Medical Mary: Inside the cloud of smoke

Only by looking at the facts about cannabis and its use will we create an effective approach to governing it.

April 20th, 2010
April 20th, 2010 attracted large crowds to Haight St. The sidewalk in front of the Red Vic was packed.

You, reader, most likely fall on one side or the other of the medical marijuana debate: for or against.

If against, you might think that the “medical” in marijuana is just an excuse for perfectly healthy people to legally toke up. Satirized in a recent South Park episode when a KFC is turned into a dispensary and one of the characters, Randy, gives himself testicular cancer in order to partake of prescribed cannabis.

If you’re all for it, you’ve likely smoked dope and agree that it’s no more harmful than cigarettes or alcohol. Well, I live in San Francisco in Haight-Ashbury where it all began, and here’s the scoop from inside the cloud of pungent smoke that divides public opinion.

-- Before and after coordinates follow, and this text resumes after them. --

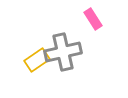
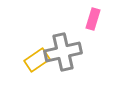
pink rectangle: rotated 50 degrees clockwise
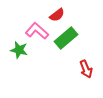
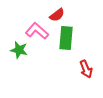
green rectangle: rotated 45 degrees counterclockwise
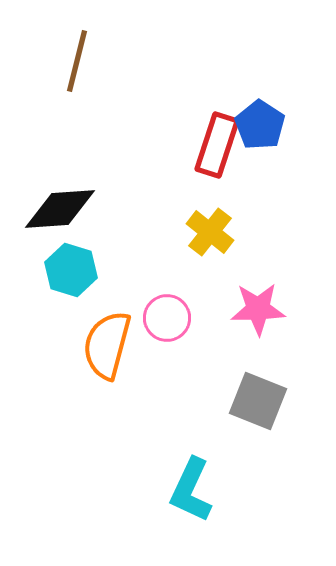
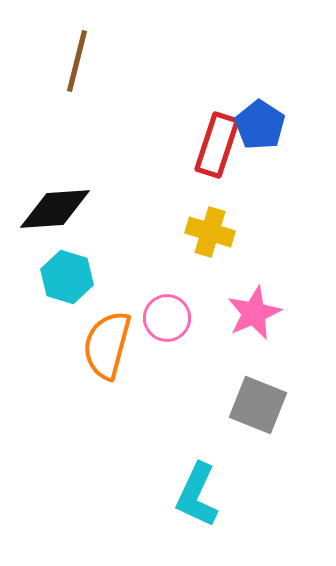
black diamond: moved 5 px left
yellow cross: rotated 21 degrees counterclockwise
cyan hexagon: moved 4 px left, 7 px down
pink star: moved 4 px left, 4 px down; rotated 22 degrees counterclockwise
gray square: moved 4 px down
cyan L-shape: moved 6 px right, 5 px down
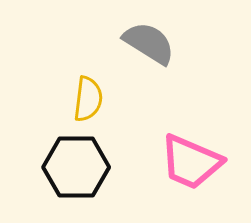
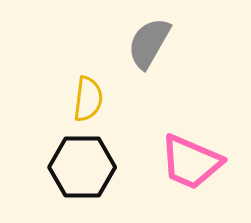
gray semicircle: rotated 92 degrees counterclockwise
black hexagon: moved 6 px right
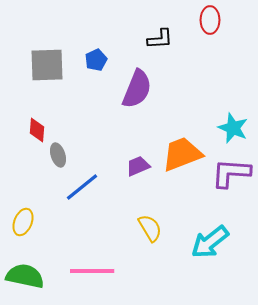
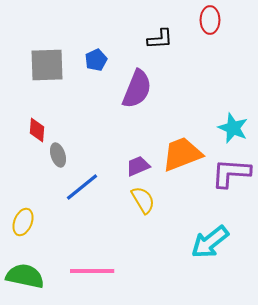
yellow semicircle: moved 7 px left, 28 px up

Let’s be honest. Dispensaries here are predominately for-profit operations one way or other, against state law requiring non-profit marijuana growing co-ops and dispensaries. So critics are correct that a few unsavory types operate and run some operations, but many other dispensaries are truly focused on the medicinal side. Hey, Big Pharma makes our pills and serums and they aren’t exactly altruistic. Medical marijuana really works like nothing else for insomnia, body aches, appetite and menstrual cramps, and it’s the individual’s choice where to obtain it legally.

The majority of smokers with 215 cards (means they have medical permission) are blazing for the fun of it, with secondary medical benefit. But for a critical minority, cannabis is their only comfort, the only medicine that works, and they are truly ill. For them the law was passed. No doubt these people should not be denied. The question being asked here in California and around the country is where to draw the line.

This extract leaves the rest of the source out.